GESTOS PERIGOSOS

quinta-feira, 15 de janeiro de 2009

SE ELE VOLTAR


- ¿Usted puede ayudarme?
Eu estava sentado sobre uma pedra à beira do rio sem nome. Eu o chamava assim, sem nome, pois nunca tive interesse em saber como se denominava. Na verdade, isso não me seria importante, uma vez que a beleza bucólica do lugar me satisfazia. Hora do almoço. Tornara-se hábito sentar-me ali, olhando as águas deslizarem rumo ao destino que Deus lhes deu. Empurrando folhas e detritos comuns aos rios sem nome. O calor era intenso e eu não tinha a menor vontade de comer. Ao meu redor, mato baixo, relva. Mais à minha frente, a refinaria de petróleo de Cubatão. Atrás, a escola onde eu trabalhava.

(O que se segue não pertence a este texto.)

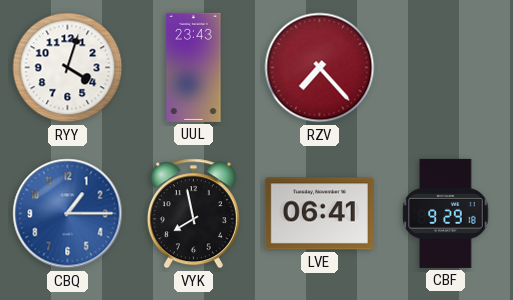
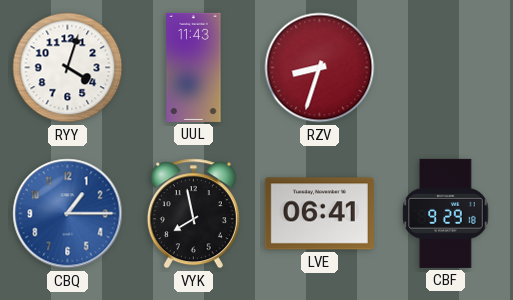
UUL: 23:43 -> 11:43
RZV: 7:23 -> 8:33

- Por favor, ¿me puede decir cómo se va hasta el centro de la ciudad?
Eu ficava muito tempo por ali. Olhar aquele rio, as pedras, o mato, o morro mais adiante e a Serra do Mar bem ao fundo era reconfortante. Ali eu expulsava minhas irritações. Alimentava meus sonhos. Tentava falar com Deus durante minhas confissões ao sol, junto aos pássaros. Se Ele pudesse me ouvir, com certeza entenderia minhas tantas dúvidas e esperanças. Saberia o porquê das minhas aflições. Mas acho que Deus não perderia tempo com minhas fraquezas.
- ¿Cómo yo podría ir al centro?
- Como? Não estou entendendo... – eu estava confuso e, confesso, assustado.

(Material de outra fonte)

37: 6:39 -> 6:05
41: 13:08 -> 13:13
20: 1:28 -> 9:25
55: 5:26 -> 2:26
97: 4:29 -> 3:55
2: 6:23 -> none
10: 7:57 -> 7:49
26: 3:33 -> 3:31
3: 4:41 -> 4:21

Quem era aquele homem magro, com cabelos crespos e negros semicobertos por chapéu de abas largas e com barbas quase brancas, em pé, bem atrás de mim? E como ele chegou ali? Pelo meio do mato? Teria que passar pelo morro. Pela refinaria não seria possível; ninguém tinha permissão para atravessar a ponte sobre o rio. A não ser que estivesse a trabalho. E ele, com certeza, não era empregado daquela empresa. Pela escola, sem dúvidas, o vigilante não o deixaria passar.
“No habla español...” – murmurou o homem. E falou-me:
– Desculpe, mas já notei que você não compreende a língua espanhola. – disse, acomodando no chão a pesada mochila que carregava nas costas.

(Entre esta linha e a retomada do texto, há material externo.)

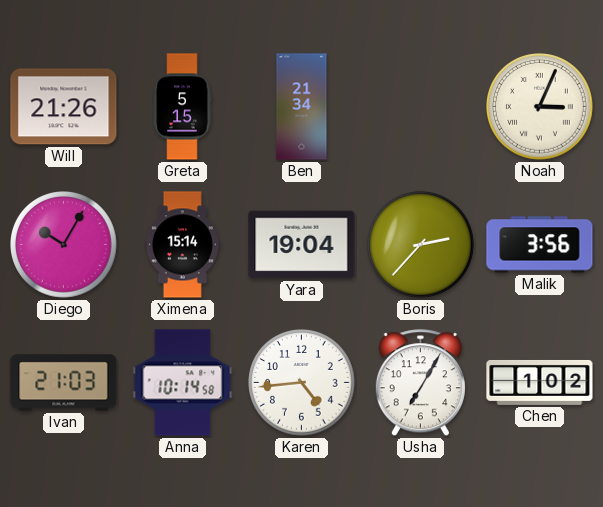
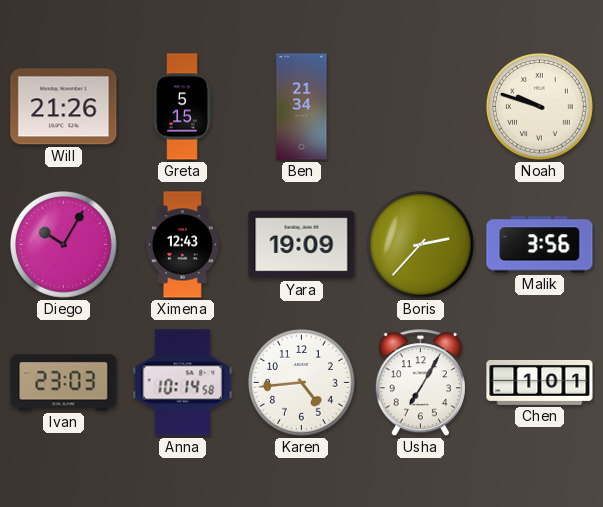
Noah: 3:04 -> 9:48
Ximena: 15:14 -> 12:43
Yara: 19:04 -> 19:09
Ivan: 21:03 -> 23:03
Chen: 1:02 -> 1:01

- É verdade, não falo espanhol, infelizmente.
- Não é difícil entendê-la. É muito parecida com o seu idioma. Basta prestar bastante atenção em cada palavra.
Levantei-me com um sorriso forçado. A surpresa e o susto ainda perturbavam minha mente, apesar da curiosidade
- Mas, então, o que o senhor me falava? Em espanhol. – tentei mostrar-me interessado.
- Preciso ir ao centro da cidade. Comer alguma coisa. Faz horas que caminho sem colocar nada na boca. Quero saber como posso chegar lá.
Olhei para todos os lados. Eu só poderia passar por dentro da escola, único caminho viável para mim.
- Eu não sei... – falei quase murmurando, procurando alguma saída.
- Por causa do vigilante? – perguntou-me.
- Sim... O único meio de passarmos para a pista é pela escola... Mas como sabe do vigilante? – eu continuava por demais confuso.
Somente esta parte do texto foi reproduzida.